Ever since I was little I had a passion for writing. Maybe not the type of writing I am doing right now but more of the a fictional type. It was a creative outlet that allowed me to play around with feelings and thoughts to see how things played out. Not only that but it was a way to escape, much like reading can do for a person. Words seem to come much easier when I put pencil to paper or in this case fingers to keyboard. I am not going to bore you with all the reasons why I stopped writing but instead I am going to tell you how I started again.
If you are reading this you know my husband and I have a new startup business called Profitable Preparedness. I have had two businesses before this one and both were pretty successful but did not involve the lifestyle freedom that I sought. My first successful business was in a line of work that I had a natural talent for, doing hair. I played that role for 14 years but my passion and talents were being tested. I was, to put it simply not in love with it anymore. This was difficult to come to terms with and it was hard to scrap everything I had been working so hard for! I cannot begin to tell you the array of emotions that I went through in making that big decision; relief, sadness but the one that prevailed over all was optimism. I had to embrace this change and move forward.
So in good fashion I went back to the drawing board to find that next thing that I was really good at. I went back, way back to when I was a kid–hearing stories of my grandmother being an amazing and very detail oriented home cook. I am not sure what guided me into making gourmet caramel apples but I would like to think it was her living through me. I felt invigorated by the change; every day I stepped into that kitchen it was like my grandmother was there waiting for me to find her in some new design or flavor. I loved showing up to a silent kitchen with no one breathing down my neck to hurry, “you have someone waiting in the lobby” or the constant volume of women complaining about why I can’t fit them in; just the sound of rich bubbling caramel. I can smell it now...MMMM! I would go to the farmers market every Saturday with my one of a kind apples and call it art on a plate. The business was a success, over the course of one year I had proven to myself and to others that if you have a fight in you to be at the top you can shatter the ceiling. It felt great to have a product that people were excited about!
I could have kept going, I could have killed myself to feed that need but my body couldn’t take the abuse I was putting it through anymore. We all know running your own business takes a ton of GRIT and as I got busier and more popular there was a greater demand, but I was a one person show. My husband and I decided it was time for me to hang up the apron and do something I had never imagined in my wildest dreams, to become a stay at home mom. I was hesitant to pursue this new adventure–of course being fully available to our children’s needs sounded amazing but still I had this overwhelming feeling of guilt. I always saw myself working, always pulling my weight and never giving up on a dream that would give me self pride. Don’t get me wrong there is an abundance of pride in raising children and in my opinion one of the most rewarding jobs you can ever have. Still, there was something missing–Yes, I could accept that I just didn’t make it out in the service industry and just serve my family. I could now spend real quality time with them, teaching my youngest to read and write, show up for all of our daughters school events and cook delicious family meals every night but if I am being honest it just wasn’t enough for my creative soul.
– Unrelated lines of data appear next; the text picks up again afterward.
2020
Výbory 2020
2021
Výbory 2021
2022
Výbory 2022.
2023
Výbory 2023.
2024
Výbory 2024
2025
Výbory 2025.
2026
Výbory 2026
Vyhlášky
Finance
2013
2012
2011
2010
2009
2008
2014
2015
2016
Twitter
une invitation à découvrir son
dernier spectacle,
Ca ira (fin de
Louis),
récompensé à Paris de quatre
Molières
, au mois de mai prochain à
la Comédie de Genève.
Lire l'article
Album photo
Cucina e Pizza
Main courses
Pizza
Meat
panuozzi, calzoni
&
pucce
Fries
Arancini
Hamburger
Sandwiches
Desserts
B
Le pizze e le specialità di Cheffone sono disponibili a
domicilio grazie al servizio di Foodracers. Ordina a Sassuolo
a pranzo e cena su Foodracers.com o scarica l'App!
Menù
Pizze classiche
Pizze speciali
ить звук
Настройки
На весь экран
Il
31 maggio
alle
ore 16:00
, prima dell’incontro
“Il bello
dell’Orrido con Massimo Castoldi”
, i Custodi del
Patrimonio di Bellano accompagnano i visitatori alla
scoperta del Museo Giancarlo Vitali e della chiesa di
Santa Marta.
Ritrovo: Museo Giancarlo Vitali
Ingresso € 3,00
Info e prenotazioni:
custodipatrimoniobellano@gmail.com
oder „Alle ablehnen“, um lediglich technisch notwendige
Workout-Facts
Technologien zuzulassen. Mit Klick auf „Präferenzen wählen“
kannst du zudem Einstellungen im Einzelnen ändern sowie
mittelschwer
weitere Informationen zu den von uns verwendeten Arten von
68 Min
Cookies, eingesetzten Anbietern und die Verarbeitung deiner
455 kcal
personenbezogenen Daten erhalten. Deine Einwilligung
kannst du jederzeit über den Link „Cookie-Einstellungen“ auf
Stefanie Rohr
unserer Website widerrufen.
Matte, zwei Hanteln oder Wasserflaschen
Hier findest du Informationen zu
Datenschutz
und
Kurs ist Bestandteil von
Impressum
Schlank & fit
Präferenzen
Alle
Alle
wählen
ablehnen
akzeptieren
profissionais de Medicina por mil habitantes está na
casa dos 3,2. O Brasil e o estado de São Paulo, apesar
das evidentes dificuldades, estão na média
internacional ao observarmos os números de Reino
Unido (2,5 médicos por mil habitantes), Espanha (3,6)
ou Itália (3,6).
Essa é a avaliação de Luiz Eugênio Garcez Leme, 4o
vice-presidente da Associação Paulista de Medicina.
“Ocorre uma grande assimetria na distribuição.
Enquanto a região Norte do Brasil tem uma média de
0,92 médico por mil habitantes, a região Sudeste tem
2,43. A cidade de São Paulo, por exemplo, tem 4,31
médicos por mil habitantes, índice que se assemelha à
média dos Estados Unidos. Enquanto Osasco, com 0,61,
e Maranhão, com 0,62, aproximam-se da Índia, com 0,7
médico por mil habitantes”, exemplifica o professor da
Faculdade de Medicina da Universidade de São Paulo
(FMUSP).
Soul-searching is one of the hardest things to do when you don’t even know where to begin. It can also cause an effect called analysis paralysis, which is the state of over-thinking a situation so much that you never come to a conclusion. In order to overcome this paralyzing effect you have to know exactly what you are missing in your life to fully commit yourself to it. There is no golden compass to guide you to the missing link, you must start the process of filtering and prioritizing your thoughts. We have these tendencies to bury our dreams when we are faced with quick decisions or for better lack of terms, reality sets in. It also only takes one person to tell you cannot do this or that before you put your sign down and stop the march. My love for writing was buried deep inside of my mental fog, layers and layers of it. Even though I stopped, it has always been inside of me and it is not too late to begin again. So here I am back in the writing game, doing what I love and being closer to my family more than ever.
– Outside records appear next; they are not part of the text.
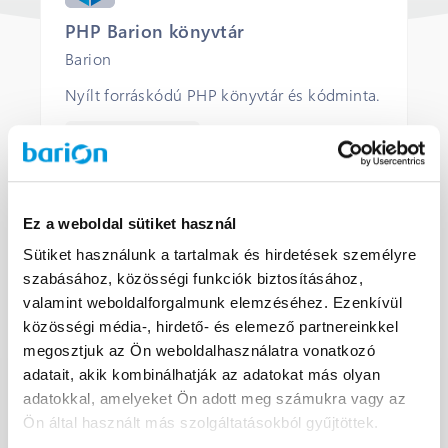
PHP Barion könyvtár
Barion
Nyílt forráskódú PHP könyvtár és kódminta.
INGYENES LICENC
KÖZÖSSÉGI TÁMOGATÁS
Ez a weboldal sütiket használ
Sütiket használunk a tartalmak és hirdetések személyre
MEGNYITÁS
szabásához, közösségi funkciók biztosításához,
valamint weboldalforgalmunk elemzéséhez. Ezenkívül
közösségi média-, hirdető- és elemező partnereinkkel
megosztjuk az Ön weboldalhasználatra vonatkozó
adatait, akik kombinálhatják az adatokat más olyan
adatokkal, amelyeket Ön adott meg számukra vagy az
Ön által használt más szolgáltatásokból gyűjtöttek.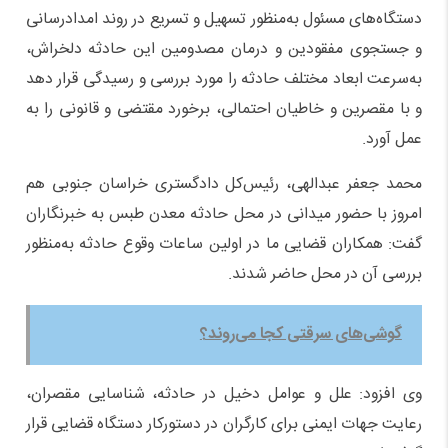
دستگاه‌های مسئول به‌منظور تسهیل و تسریع در روند امدادرسانی
و جستجوی مفقودین و درمان مصدومین این حادثه دلخراش،
به‌سرعت ابعاد مختلف حادثه را مورد بررسی و رسیدگی قرار دهد
و با مقصرین و خاطیان احتمالی، برخورد مقتضی و قانونی را به
عمل آورد.
محمد جعفر عبدالهی، رئیس‌کل دادگستری خراسان جنوبی هم
امروز با حضور میدانی در محل حادثه معدن طبس به خبرنگاران
گفت: همکاران قضایی ما در اولین ساعات وقوع حادثه به‌منظور
بررسی آن در محل حاضر شدند.
گوشی‌های سرقتی کجا می‌روند؟
وی افزود: علل و عوامل دخیل در حادثه، شناسایی مقصران،
رعایت جهات ایمنی برای کارگران در دستورکار دستگاه قضایی قرار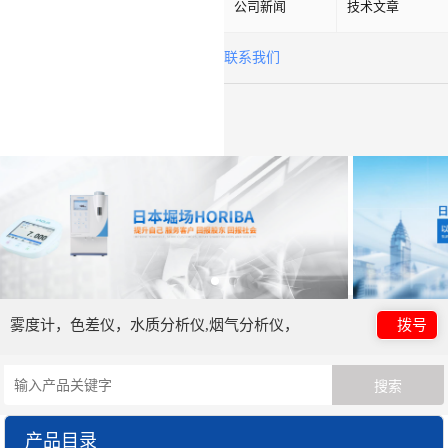
公司新闻
技术文章
联系我们
雾度计，色差仪，水质分析仪,烟气分析仪，
拨号
产品目录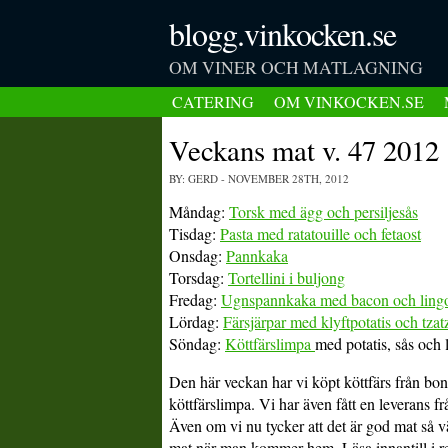
blogg.vinkocken.se
OM VINER OCH MATLAGNING
CATERING
OM VINKOCKEN.SE
Veckans mat v. 47 2012
BY: GERD
- NOVEMBER 28TH, 2012
Måndag:
Torsk med ägg och persiljesås
Tisdag:
Pasta med ratatouille och fetaost
Onsdag:
Pannkaka
Torsdag:
Tortellini i buljong
Fredag:
Ugnspannkaka med bacon och ling
Lördag:
Färsjärpar med klyftpotatis och tzat
Söndag:
Köttfärslimpa
med potatis, sås och 
Den här veckan har vi köpt köttfärs från bon
köttfärslimpa. Vi har även fått en leverans fr
Även om vi nu tycker att det är god mat så vä
mat när man kommer hem. Läsa innantill i recep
This is my message to you— It is never too late to take your hobby and turn it into a business, chase your childhood dream or reach into your soul and find the secret ingredient that will bring you true joy in your career and lifestyle. Take my advice and don’t let anyone stand in your way, including yourself. Life is short and we are all allowed to dream but to breath life into one’s passion, that is an accomplishment that nourishes self care.